"The emergence of abstract art is a sign that there are still men of feeling in the world.", Robert Motherwell
Robert Motherwell (January 24, 1915 – July 16, 1991) was an American Abstract Expressionist painter, printmaker, editor, and one of the founders of the New York School. Born in Aberdeen, Washington, and raised largely on the Pacific Coast because of severe asthma, he received a BA in philosophy from Stanford University in 1937 and studied briefly at the California School of Fine Arts in San Francisco before pursuing graduate work in philosophy at Harvard and at Columbia, where he turned decisively toward painting under the encouragement of the art historian Meyer Schapiro. He committed himself to art as a serious profession in 1941, and within a few years was working in the small Manhattan circle out of which Abstract Expressionism would emerge.

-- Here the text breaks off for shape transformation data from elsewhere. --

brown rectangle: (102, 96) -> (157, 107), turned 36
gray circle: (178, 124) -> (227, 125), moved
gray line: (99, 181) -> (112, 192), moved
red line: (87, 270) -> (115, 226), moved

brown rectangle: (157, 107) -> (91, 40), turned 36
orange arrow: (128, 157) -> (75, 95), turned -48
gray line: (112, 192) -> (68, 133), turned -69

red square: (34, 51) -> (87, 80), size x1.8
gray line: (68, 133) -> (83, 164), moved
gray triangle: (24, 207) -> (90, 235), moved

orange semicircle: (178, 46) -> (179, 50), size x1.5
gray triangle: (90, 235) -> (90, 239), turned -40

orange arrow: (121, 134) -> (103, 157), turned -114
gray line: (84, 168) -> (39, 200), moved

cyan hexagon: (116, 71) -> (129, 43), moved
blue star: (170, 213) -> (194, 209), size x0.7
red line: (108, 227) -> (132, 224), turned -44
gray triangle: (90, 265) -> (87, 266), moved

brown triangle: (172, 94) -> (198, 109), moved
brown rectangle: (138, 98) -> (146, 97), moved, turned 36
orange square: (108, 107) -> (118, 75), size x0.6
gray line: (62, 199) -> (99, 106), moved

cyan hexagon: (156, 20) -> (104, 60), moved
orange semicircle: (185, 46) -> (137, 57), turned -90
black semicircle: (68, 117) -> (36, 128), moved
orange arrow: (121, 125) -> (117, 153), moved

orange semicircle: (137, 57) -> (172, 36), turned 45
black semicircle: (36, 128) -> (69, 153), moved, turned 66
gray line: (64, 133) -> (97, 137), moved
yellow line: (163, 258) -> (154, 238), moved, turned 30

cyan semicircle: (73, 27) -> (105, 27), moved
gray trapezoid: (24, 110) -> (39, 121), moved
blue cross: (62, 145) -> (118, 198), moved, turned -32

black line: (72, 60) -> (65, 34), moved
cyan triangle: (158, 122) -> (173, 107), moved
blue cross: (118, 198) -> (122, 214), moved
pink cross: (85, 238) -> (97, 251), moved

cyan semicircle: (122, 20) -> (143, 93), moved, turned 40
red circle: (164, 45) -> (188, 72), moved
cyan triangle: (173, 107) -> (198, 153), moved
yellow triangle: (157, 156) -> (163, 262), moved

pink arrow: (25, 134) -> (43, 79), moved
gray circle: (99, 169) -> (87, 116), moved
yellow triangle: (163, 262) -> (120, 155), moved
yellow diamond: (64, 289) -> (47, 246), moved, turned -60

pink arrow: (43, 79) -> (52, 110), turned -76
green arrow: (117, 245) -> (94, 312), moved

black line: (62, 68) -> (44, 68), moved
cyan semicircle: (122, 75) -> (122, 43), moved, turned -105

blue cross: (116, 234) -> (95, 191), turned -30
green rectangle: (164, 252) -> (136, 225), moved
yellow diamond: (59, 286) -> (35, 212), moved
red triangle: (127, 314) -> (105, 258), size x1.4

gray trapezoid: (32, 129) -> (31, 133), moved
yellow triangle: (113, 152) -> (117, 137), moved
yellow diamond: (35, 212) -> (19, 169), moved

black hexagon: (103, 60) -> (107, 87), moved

He was the youngest of the founding generation of the New York School, the cohort that also included Willem de Kooning, Jackson Pollock, Mark Rothko, Barnett Newman, and Adolph Gottlieb, and the most intellectually articulate of its members. He directed the influential Documents of Modern Art book series from 1944 to 1952, taught painting at Hunter College and Columbia, and produced over a working life of half a century the major series for which he is now best known: more than 150 Elegies to the Spanish Republic (begun in 1948 and continued for some twenty-five years), the Open paintings, the Beside the Sea series, and an extensive body of prints and collages. From 1958 to 1971 he was married to the painter Helen Frankenthaler. His work is held in essentially every major collection of postwar American art, including the Museum of Modern Art, the Whitney Museum of American Art, the Metropolitan Museum of Art, the Guggenheim, the National Gallery of Art, the Tate, and the Centre Pompidou.